Invest wisely. Don't make rash investment decisions with your inheritance. Instead, follow a sensible, diversified approach.

  • Put a portion of your inheritance into safe, liquid investments.
  • Invest the rest in a diversified portfolio of stocks and bonds.
  • Avoid the temptation to chase after high-risk investments.

Plan for the future. Use your inheritance to secure your financial future and achieve your long-term goals.

  • Pay off debts and reduce your financial burden.
  • Save for retirement and other long-term goals.
  • Consider using a portion of your inheritance to help others.

Last updated:

Review Summary

3.90 out of 5
Average of 4k+ ratings from Goodreads and Amazon.

The Only Investment Guide You'll Ever Need receives mixed reviews. Many praise its practical advice on saving, investing, and financial planning, appreciating the author's humor and straightforward approach. Readers find it helpful for beginners and those seeking a comprehensive overview of personal finance. However, some criticize its dated information, U.S.-centric focus, and occasional oversimplification of complex topics. Despite its bold title, most agree it's a valuable resource but not necessarily the only guide needed for financial literacy.

Your rating:

About the Author

Andrew Tobias is an American writer and journalist known for his work on finance and investing. He gained prominence with his best-selling book "The Only Investment Guide You'll Ever Need," first published in 1978 and regularly updated since.
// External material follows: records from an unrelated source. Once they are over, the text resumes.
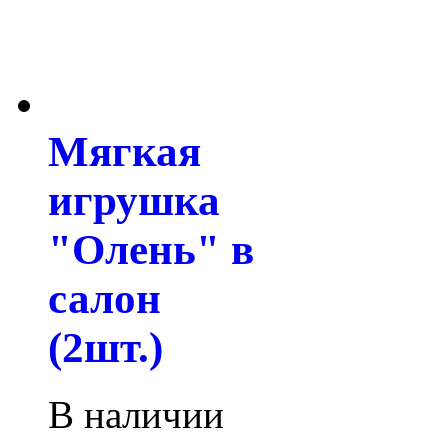
Мягкая
игрушка
"Олень" в
салон
(2шт.)
В наличии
Tobias has authored several other books on personal finance and served as a contributing editor for various publications. He's recognized for his ability to explain complex financial concepts in an accessible, often humorous manner. Tobias has also been involved in Democratic politics, serving as treasurer of the Democratic National Committee. His writing style combines practical advice with personal anecdotes, making financial topics more engaging for general readers.